Figure 4. VP using virtual objects other than digital embryos. This figure helps illustrate the general principle that virtual objects other than digital embryos can be used as input to VP. The VP algorithm in its current form can operate on any virtual 3-D object whose surface consists solely of triangles. Generation G1 comprised of (from left to right) a gourd, diamond, face mask, apple, rock, and cactus. Note that the objects in generation G1 in this figure do not have a common ancestor, because VP does not require it. Objects in G2 and G3 represent the descendants of the rock in G1. No cell divisions were allowed in any generation, so that all shape variations arose solely from the movement and/or growth of the individual 'cells' of the given object.
Figure 5. Using morphing to create smooth variations in shape. Morphing involves taking two given objects (far left and far right embryo in this figure) and calculating the intermediate objects (intervening embryos) by interpolating between the corresponding vertices of the two designated objects.
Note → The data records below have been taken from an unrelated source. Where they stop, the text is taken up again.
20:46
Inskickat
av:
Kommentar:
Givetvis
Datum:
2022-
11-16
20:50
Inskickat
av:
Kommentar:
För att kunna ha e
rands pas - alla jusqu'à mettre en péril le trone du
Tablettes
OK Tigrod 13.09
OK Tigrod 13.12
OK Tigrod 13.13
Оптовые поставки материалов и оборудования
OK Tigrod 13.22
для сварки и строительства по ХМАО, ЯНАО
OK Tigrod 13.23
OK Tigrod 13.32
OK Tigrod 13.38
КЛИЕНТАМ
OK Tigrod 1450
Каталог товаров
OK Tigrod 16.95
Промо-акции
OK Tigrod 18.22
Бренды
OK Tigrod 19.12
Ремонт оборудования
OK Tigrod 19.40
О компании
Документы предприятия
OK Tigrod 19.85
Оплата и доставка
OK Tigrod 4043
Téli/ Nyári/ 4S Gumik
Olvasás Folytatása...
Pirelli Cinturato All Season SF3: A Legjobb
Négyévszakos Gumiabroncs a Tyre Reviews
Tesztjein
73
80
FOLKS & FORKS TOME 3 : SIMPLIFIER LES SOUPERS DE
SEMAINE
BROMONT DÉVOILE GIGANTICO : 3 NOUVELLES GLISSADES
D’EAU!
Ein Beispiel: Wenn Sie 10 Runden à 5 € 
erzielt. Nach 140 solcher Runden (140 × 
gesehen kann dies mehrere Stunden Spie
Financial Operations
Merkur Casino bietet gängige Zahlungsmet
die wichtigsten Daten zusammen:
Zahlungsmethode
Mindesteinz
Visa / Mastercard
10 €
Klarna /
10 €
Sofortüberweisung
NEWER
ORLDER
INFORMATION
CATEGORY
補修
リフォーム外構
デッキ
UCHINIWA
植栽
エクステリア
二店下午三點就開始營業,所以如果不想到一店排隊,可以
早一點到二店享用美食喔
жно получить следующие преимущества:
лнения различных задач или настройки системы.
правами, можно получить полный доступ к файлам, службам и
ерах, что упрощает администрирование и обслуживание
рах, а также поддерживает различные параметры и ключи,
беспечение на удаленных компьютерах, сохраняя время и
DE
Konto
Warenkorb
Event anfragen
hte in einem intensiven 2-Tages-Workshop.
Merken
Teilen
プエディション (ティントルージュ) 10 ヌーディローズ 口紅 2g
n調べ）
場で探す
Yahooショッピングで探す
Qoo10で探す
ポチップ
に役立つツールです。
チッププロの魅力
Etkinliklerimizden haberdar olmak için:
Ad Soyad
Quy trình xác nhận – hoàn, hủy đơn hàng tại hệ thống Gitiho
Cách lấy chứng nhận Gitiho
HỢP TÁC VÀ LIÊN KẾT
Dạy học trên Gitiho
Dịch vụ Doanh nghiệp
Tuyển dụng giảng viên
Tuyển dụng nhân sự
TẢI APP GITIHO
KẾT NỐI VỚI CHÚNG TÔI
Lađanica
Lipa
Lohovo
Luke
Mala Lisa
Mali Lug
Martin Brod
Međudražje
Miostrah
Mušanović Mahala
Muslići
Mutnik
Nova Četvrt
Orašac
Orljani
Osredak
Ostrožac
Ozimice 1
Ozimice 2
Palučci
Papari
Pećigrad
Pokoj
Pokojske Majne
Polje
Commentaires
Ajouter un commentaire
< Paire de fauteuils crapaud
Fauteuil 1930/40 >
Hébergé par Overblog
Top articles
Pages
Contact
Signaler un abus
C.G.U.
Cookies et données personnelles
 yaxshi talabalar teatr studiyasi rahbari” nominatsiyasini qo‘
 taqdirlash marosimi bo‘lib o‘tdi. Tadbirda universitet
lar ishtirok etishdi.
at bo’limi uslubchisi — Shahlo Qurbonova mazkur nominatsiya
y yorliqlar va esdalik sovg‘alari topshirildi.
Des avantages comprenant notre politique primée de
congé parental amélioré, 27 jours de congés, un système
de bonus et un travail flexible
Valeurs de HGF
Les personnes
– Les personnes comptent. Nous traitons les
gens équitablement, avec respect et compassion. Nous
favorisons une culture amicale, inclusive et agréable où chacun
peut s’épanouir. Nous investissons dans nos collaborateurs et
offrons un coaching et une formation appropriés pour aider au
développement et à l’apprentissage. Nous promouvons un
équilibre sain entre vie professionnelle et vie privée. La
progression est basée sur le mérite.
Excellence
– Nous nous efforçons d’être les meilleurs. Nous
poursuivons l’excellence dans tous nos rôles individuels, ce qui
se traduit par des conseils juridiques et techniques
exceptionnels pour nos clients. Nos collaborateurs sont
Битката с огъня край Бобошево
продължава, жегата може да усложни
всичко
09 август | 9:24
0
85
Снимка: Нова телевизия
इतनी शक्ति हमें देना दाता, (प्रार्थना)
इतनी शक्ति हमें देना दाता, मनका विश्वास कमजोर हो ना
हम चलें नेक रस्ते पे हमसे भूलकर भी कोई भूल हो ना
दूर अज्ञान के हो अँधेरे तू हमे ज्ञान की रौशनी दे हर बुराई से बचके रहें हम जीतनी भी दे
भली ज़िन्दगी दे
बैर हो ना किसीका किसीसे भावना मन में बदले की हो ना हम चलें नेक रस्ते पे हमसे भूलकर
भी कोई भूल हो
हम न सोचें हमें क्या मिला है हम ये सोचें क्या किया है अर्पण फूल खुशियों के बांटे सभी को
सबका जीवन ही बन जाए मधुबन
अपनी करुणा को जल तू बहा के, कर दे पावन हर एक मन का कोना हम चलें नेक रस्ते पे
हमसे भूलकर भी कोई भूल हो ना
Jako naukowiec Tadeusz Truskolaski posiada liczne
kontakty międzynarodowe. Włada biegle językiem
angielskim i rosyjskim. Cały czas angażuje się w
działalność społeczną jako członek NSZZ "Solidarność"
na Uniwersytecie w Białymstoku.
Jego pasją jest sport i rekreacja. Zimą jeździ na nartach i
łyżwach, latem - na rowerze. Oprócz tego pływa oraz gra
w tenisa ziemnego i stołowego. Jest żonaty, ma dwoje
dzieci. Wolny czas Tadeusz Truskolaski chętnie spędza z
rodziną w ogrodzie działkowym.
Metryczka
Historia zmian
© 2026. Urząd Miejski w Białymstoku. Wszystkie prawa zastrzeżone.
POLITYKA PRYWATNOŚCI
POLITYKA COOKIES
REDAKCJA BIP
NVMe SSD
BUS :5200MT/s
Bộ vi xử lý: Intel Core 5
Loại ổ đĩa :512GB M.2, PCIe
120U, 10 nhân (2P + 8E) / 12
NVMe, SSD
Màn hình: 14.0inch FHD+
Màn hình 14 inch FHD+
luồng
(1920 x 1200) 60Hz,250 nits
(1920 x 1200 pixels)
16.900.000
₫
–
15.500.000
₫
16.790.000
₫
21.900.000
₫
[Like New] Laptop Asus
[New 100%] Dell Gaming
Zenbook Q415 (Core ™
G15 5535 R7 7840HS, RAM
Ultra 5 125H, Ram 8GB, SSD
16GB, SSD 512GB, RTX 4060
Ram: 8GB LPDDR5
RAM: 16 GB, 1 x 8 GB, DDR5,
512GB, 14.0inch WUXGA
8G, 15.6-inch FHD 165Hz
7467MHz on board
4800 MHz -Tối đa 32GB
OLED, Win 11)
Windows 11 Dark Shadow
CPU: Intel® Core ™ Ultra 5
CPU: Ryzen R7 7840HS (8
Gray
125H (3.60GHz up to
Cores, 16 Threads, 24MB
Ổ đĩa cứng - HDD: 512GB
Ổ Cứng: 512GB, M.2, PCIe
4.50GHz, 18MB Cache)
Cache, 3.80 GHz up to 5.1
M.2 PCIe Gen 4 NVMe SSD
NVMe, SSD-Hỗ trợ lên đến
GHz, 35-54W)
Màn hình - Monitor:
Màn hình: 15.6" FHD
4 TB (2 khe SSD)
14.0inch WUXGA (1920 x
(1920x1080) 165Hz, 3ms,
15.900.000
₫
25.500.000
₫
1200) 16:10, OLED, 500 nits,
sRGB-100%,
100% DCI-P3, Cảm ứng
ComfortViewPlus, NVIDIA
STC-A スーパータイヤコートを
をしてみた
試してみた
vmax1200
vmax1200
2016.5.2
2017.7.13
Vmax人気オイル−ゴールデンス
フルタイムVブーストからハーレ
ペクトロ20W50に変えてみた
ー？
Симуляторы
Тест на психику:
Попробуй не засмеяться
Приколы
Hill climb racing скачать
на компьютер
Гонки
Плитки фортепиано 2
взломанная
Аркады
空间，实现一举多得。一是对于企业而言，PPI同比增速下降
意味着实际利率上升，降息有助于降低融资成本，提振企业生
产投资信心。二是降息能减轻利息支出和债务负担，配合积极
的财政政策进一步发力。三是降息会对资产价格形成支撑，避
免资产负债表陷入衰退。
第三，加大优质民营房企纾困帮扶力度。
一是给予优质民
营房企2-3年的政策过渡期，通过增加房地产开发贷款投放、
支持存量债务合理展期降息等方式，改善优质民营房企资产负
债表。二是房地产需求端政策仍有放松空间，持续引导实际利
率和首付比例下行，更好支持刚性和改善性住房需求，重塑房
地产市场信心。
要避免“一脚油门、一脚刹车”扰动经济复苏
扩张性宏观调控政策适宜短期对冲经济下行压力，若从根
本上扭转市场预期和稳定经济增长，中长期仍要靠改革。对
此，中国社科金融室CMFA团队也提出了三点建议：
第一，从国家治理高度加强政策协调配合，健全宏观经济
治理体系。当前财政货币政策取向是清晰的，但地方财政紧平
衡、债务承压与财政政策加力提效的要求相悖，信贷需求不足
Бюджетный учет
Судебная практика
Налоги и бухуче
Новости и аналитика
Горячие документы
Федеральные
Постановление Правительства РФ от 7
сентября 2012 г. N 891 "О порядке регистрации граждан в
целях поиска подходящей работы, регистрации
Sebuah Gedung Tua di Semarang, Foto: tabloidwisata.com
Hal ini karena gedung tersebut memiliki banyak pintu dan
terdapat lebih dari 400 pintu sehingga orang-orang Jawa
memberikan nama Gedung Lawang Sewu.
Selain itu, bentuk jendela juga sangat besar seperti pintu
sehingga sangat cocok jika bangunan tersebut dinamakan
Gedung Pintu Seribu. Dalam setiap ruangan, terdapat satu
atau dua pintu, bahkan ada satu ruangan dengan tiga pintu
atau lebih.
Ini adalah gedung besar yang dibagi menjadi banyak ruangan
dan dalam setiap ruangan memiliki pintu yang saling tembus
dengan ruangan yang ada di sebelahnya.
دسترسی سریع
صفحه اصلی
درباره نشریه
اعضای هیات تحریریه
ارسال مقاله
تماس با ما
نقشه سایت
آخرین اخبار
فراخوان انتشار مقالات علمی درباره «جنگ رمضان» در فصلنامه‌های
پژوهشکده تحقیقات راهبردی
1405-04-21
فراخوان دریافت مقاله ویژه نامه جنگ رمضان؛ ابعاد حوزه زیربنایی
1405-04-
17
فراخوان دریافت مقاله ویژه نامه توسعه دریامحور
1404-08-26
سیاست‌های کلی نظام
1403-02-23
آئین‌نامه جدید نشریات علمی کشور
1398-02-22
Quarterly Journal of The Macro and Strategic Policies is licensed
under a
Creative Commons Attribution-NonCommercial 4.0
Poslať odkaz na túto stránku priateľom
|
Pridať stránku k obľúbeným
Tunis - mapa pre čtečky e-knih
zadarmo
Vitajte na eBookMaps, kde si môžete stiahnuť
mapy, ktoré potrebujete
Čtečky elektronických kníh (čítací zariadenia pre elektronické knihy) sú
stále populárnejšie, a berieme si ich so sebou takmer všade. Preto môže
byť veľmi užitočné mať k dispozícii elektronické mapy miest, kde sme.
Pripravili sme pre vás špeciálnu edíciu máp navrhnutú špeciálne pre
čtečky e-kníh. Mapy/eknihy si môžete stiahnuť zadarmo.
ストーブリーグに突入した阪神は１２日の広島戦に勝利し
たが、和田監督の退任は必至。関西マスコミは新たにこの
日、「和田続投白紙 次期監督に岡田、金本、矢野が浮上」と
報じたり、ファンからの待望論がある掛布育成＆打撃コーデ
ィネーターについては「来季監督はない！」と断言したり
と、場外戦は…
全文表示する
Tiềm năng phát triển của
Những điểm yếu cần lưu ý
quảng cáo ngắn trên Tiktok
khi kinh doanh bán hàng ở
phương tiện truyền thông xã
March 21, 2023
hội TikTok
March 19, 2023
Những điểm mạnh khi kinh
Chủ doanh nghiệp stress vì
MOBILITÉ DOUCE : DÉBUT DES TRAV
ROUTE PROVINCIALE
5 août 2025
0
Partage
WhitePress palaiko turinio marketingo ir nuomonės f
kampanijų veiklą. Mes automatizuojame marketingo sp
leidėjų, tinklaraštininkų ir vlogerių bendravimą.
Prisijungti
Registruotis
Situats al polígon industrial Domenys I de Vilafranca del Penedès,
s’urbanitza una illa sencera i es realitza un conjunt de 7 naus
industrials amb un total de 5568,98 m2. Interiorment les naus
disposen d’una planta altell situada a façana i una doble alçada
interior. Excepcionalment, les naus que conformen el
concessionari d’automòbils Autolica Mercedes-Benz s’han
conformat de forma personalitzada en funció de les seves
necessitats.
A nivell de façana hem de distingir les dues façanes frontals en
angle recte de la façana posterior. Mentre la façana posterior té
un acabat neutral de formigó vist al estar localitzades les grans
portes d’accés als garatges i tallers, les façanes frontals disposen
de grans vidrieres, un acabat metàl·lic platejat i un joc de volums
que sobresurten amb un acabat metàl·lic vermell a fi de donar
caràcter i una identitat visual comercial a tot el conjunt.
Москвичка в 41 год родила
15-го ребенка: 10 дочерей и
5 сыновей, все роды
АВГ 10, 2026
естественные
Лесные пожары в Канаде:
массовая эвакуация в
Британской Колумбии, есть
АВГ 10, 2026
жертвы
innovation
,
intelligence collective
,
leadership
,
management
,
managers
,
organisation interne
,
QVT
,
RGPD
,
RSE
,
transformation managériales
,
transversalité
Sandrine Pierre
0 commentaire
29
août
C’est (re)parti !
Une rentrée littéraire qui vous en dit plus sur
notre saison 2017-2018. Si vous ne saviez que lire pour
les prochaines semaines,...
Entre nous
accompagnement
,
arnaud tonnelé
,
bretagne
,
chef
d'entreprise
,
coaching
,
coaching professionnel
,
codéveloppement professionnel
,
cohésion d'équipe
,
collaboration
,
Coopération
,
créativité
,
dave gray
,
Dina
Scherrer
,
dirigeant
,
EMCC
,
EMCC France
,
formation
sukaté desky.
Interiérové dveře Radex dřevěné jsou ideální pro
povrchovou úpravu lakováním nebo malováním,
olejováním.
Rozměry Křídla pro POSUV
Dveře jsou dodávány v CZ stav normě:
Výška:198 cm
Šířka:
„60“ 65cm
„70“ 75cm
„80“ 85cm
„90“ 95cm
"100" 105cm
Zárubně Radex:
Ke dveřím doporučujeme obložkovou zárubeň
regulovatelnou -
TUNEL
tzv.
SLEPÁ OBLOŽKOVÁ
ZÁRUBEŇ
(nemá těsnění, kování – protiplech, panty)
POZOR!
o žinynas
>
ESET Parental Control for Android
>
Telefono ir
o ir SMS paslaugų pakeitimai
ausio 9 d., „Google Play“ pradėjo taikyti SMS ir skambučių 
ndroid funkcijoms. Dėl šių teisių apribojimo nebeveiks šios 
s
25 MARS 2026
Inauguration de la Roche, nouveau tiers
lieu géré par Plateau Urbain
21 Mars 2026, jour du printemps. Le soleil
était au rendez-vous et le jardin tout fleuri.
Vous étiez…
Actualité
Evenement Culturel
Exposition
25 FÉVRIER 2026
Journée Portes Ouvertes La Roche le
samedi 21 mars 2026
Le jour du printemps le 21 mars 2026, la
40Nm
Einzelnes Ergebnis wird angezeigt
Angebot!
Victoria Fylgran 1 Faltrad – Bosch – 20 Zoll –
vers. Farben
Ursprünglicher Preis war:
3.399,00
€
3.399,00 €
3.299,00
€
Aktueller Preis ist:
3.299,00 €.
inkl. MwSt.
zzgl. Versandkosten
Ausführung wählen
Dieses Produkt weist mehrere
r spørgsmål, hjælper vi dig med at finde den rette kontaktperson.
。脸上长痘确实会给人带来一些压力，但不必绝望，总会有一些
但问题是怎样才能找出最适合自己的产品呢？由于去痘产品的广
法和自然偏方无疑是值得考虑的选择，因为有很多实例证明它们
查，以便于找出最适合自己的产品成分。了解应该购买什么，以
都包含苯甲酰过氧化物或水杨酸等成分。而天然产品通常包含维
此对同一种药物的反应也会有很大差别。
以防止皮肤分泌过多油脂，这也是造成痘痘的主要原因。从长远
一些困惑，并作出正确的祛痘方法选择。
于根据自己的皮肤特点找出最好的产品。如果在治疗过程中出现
In the case shown, all vertices were interpolated using the same scalar factor, resulting in a linear morphing. However, it is also possible to morph the objects non-linearly (not shown). Morphing is computationally straightforward when there is an exact one-to-one correspondence between the vertices of two objects, as in the case shown. However it is possible, in principle, to morph between any two given virtual objects regardless of whether their vertices correspond exactly, although there is no unique principled method for doing so17,18.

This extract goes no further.